Research on coordinated control of electro-hydraulic composite braking for an electric vehicle based on the Fuzzy-TD3 deep reinforcement learning algorithm

In order to improve the energy utilization efficiency of electric vehicles, alleviate range anxiety, and ensure braking stability and comfort, a coordinated control strategy of electro-hydraulic composite braking (EHB) is proposed based on the fuzzy twin delayed deep deterministic policy gradient (Fuzzy-TD3) algorithm. A mathematical EHB system model is established. A particle swarm backpropagation (PSO-BP) neural network is used to determine the braking intensity of driver.
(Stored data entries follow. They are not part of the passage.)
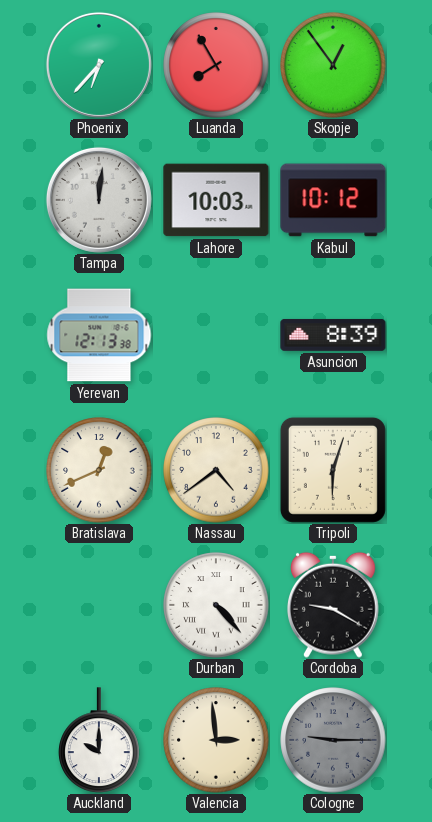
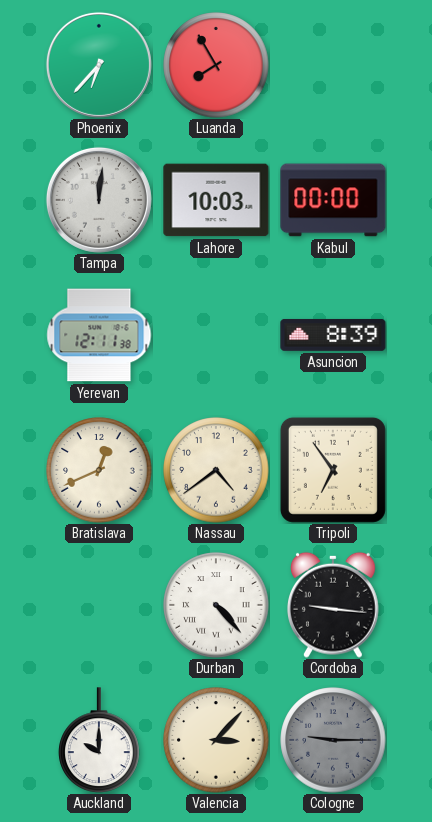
Skopje: 12:54 -> none
Kabul: 10:12 -> 00:00
Yerevan: 12:13 -> 12:11
Tripoli: 6:03 -> 6:54
Cordoba: 9:20 -> 9:16
Valencia: 2:59 -> 3:07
Combined with the Fuzzy-TD3 algorithm to optimize the distribution of regenerative braking torque and hydraulic braking torque under normal braking, efficient recovery of braking energy is achieved to ensure braking stability and comfort. For emergency braking, the coordinated control of the anti-lock braking system (ABS) and the regenerative braking system (RBS) is realized by combining the sliding mode control (SMC) and the Fuzzy-TD3 algorithm. This effectively lowers the risk of wheel slip during emergency braking and enhances safety and ride comfort. The results show that compared to the conventional PID control method, the Fuzzy-TD3 control strategy lowers braking time by 11.5 % and 9.5 % under normal and emergency braking conditions, respectively. Additionally, the state of charge (SOC) of the battery increases by 0.487 % and 0.266 %, respectively. These findings are consistent with experimental data and validate the effectiveness of this strategy in improving braking performance and energy recovery efficiency.